In recent years, the Chinese authorities have systematically interpreted the texts governing Hong Kong's autonomy in a restrictive manner. A draft law provides for the authorization of extraditions to China. Controversial, he has already caused an unprecedented event in Hong Kong last weekend.

The former British colony was on Sunday the scene of its largest protest since its handover to China in 1997. According to the organizers, over a million people took to the streets to ask the Hong Kong executive to give up his bill. The text has sparked criticism from Western countries as well as the outcry of some Hong Kongers who fear an opaque and politicized Chinese justice, and believe that this reform will undermine the international image and attractiveness of the semi-autonomous city.

The Chinese audio-visual media do not evoke the subject and the social networks that do it are censored.

Moreover, the magnitude of the demonstration did not deter the head of the local executive, Carrie Lam, who reaffirmed Monday that the Legislative Council (LegCo) - the Hong Kong Parliament dominated by the forces loyal to Beijing - would consider scheduled for Wednesday, June 12, 2019 this text at second reading.

Opponents of the text have announced a demonstration Wednesday near the LegCo and called on the population to participate or strike. Others also called for a rally on Tuesday night to spend the night near parliament.
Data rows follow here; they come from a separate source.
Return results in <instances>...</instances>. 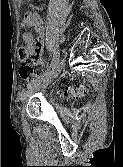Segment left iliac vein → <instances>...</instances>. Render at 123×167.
I'll use <instances>...</instances> for the list:
<instances>
[{
  "label": "left iliac vein",
  "instance_id": "obj_1",
  "mask_svg": "<svg viewBox=\"0 0 123 167\" xmlns=\"http://www.w3.org/2000/svg\"><path fill=\"white\" fill-rule=\"evenodd\" d=\"M65 65V58H62L60 62L41 80L36 82L31 88H28L24 92L21 97V102H24L27 98H29L32 94L36 93L37 91L46 88L61 72Z\"/></svg>",
  "mask_w": 123,
  "mask_h": 167
}]
</instances>
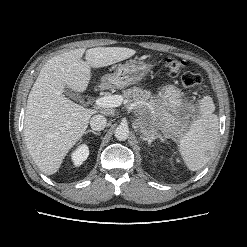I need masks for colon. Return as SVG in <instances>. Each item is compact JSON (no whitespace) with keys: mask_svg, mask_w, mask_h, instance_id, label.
<instances>
[{"mask_svg":"<svg viewBox=\"0 0 247 247\" xmlns=\"http://www.w3.org/2000/svg\"><path fill=\"white\" fill-rule=\"evenodd\" d=\"M165 65L169 75L172 77H177L185 69L186 62L178 58H169L166 60ZM181 82L185 88H192L202 82V77L197 73L185 72L181 77Z\"/></svg>","mask_w":247,"mask_h":247,"instance_id":"colon-1","label":"colon"}]
</instances>
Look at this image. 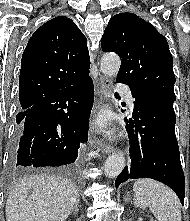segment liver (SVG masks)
Instances as JSON below:
<instances>
[{"mask_svg":"<svg viewBox=\"0 0 190 221\" xmlns=\"http://www.w3.org/2000/svg\"><path fill=\"white\" fill-rule=\"evenodd\" d=\"M77 187L55 175L25 177L6 202L7 221H65L78 197Z\"/></svg>","mask_w":190,"mask_h":221,"instance_id":"6515ba94","label":"liver"}]
</instances>
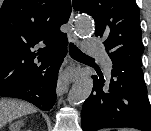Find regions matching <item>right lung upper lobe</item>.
<instances>
[{"mask_svg":"<svg viewBox=\"0 0 151 131\" xmlns=\"http://www.w3.org/2000/svg\"><path fill=\"white\" fill-rule=\"evenodd\" d=\"M70 14V0H4L0 9V91L34 74L53 48L67 41L60 26ZM39 45L42 48L34 51Z\"/></svg>","mask_w":151,"mask_h":131,"instance_id":"1","label":"right lung upper lobe"}]
</instances>
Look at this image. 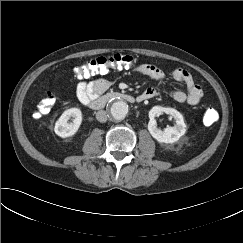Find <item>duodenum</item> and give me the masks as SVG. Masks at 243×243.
Returning <instances> with one entry per match:
<instances>
[{
  "instance_id": "obj_1",
  "label": "duodenum",
  "mask_w": 243,
  "mask_h": 243,
  "mask_svg": "<svg viewBox=\"0 0 243 243\" xmlns=\"http://www.w3.org/2000/svg\"><path fill=\"white\" fill-rule=\"evenodd\" d=\"M114 100H124L129 103H134V102H141L143 101V98L141 96H133L127 93L123 92H110L107 93L106 95L96 98L92 100L89 103V107L95 110H100L103 109L108 103L114 101Z\"/></svg>"
}]
</instances>
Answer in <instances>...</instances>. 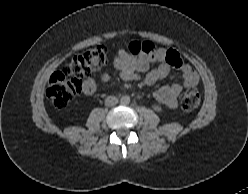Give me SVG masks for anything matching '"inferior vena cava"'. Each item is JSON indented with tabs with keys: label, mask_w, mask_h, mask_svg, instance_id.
Wrapping results in <instances>:
<instances>
[{
	"label": "inferior vena cava",
	"mask_w": 248,
	"mask_h": 194,
	"mask_svg": "<svg viewBox=\"0 0 248 194\" xmlns=\"http://www.w3.org/2000/svg\"><path fill=\"white\" fill-rule=\"evenodd\" d=\"M118 103V99L115 96H108L105 99V105L110 107V106H114Z\"/></svg>",
	"instance_id": "obj_1"
}]
</instances>
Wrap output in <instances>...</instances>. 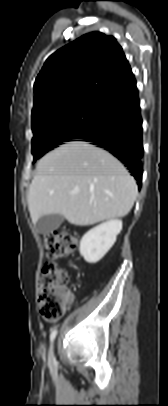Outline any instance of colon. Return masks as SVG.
Listing matches in <instances>:
<instances>
[{
    "label": "colon",
    "instance_id": "5ec220e1",
    "mask_svg": "<svg viewBox=\"0 0 168 406\" xmlns=\"http://www.w3.org/2000/svg\"><path fill=\"white\" fill-rule=\"evenodd\" d=\"M43 244L49 261L43 264L38 275V304L42 318L47 322H56L64 314L68 273L54 260L71 254L75 250L77 242L67 230L61 229L46 234Z\"/></svg>",
    "mask_w": 168,
    "mask_h": 406
}]
</instances>
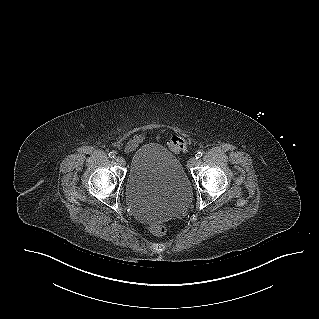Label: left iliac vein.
<instances>
[{
    "mask_svg": "<svg viewBox=\"0 0 319 319\" xmlns=\"http://www.w3.org/2000/svg\"><path fill=\"white\" fill-rule=\"evenodd\" d=\"M197 163V159L195 157H192L189 159L187 166L188 168L193 167Z\"/></svg>",
    "mask_w": 319,
    "mask_h": 319,
    "instance_id": "obj_1",
    "label": "left iliac vein"
}]
</instances>
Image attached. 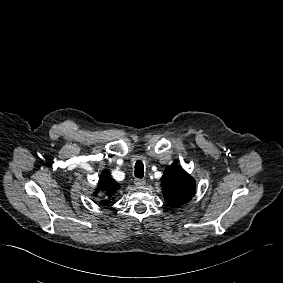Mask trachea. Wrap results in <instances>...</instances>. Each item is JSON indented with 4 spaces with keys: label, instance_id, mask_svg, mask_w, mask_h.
<instances>
[{
    "label": "trachea",
    "instance_id": "3493384b",
    "mask_svg": "<svg viewBox=\"0 0 283 283\" xmlns=\"http://www.w3.org/2000/svg\"><path fill=\"white\" fill-rule=\"evenodd\" d=\"M134 175L137 178H143V176H144V165H143V162H141L139 160L136 161Z\"/></svg>",
    "mask_w": 283,
    "mask_h": 283
}]
</instances>
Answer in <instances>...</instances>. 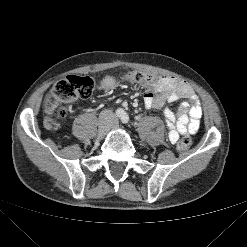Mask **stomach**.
<instances>
[{"instance_id": "0dacf381", "label": "stomach", "mask_w": 247, "mask_h": 247, "mask_svg": "<svg viewBox=\"0 0 247 247\" xmlns=\"http://www.w3.org/2000/svg\"><path fill=\"white\" fill-rule=\"evenodd\" d=\"M103 83L106 86H112L114 84V79L112 77H106Z\"/></svg>"}]
</instances>
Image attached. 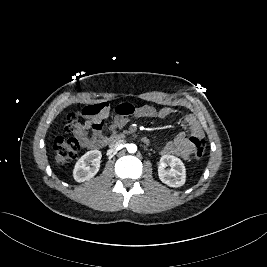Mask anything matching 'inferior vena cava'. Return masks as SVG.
Returning a JSON list of instances; mask_svg holds the SVG:
<instances>
[{"label": "inferior vena cava", "mask_w": 267, "mask_h": 267, "mask_svg": "<svg viewBox=\"0 0 267 267\" xmlns=\"http://www.w3.org/2000/svg\"><path fill=\"white\" fill-rule=\"evenodd\" d=\"M125 143V140L123 139H116L113 142L110 143L109 147L112 149H116L119 146L123 145Z\"/></svg>", "instance_id": "602c4592"}]
</instances>
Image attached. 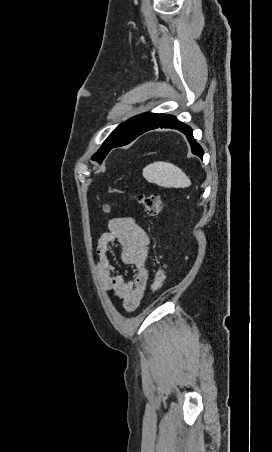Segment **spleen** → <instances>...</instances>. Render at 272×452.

Traders have already mobilized on social networks, under a hashtag that can be translated as "# strike1206", to announce that their shops would close their doors to allow their employees to demonstrate.

At the end of the 1984 agreement between London and Beijing which presided over its retrocession in 1997, Hong Kong enjoyed a semi-autonomy and freedoms that did not exist in mainland China and, in theory, until 2047 The former British colony, however, has been the scene of intense political unrest over the past decade due to the concern over Beijing's growing interference in its internal affairs, and the perception that retrocession and the famous principle "One country, two systems" are no longer respected.

The controversial draft law must allow extraditions to all jurisdictions with which no bilateral agreement exists, including mainland China. The authorities say the law will fill a legal vacuum and make the city no longer a safe haven for some criminals. They ensure that safeguards exist to ensure that it respects international human rights standards and that it will not target political opponents of China.

But this bill presents serious risks in terms of human rights. Does not Hong Kong benefit from an autonomous judicial system ("One country, two systems," launched Deng Xiaoping), since 1997, when the former British colony was handed over to China?

The Sino-British agreement provides for the maintenance of this judicial system for fifty years. Beijing has signed the joint declaration with the United Kingdom, giving rise to a basic law that serves as a constitution in Hong Kong and guarantees certain rights to Hong Kongers. In no case was included the possibility of extraditing persons, in China or elsewhere.

Such a law on extradition would allow the authorities to ship any resident of the territory to mainland China, including people whose political activities would displease the Chinese Communist Party.

The demonstrations of Hong Kong and its 7.5 million inhabitants of Sunday, Monday and today are not mistaken who make their voices heard, like the "movement of the umbrellas" of 2014.

Among them, especially indigenous people, but also mainland Chinese and expatriates, Asian or not, whose presence is a guarantee to maintain Hong Kong as an international platform.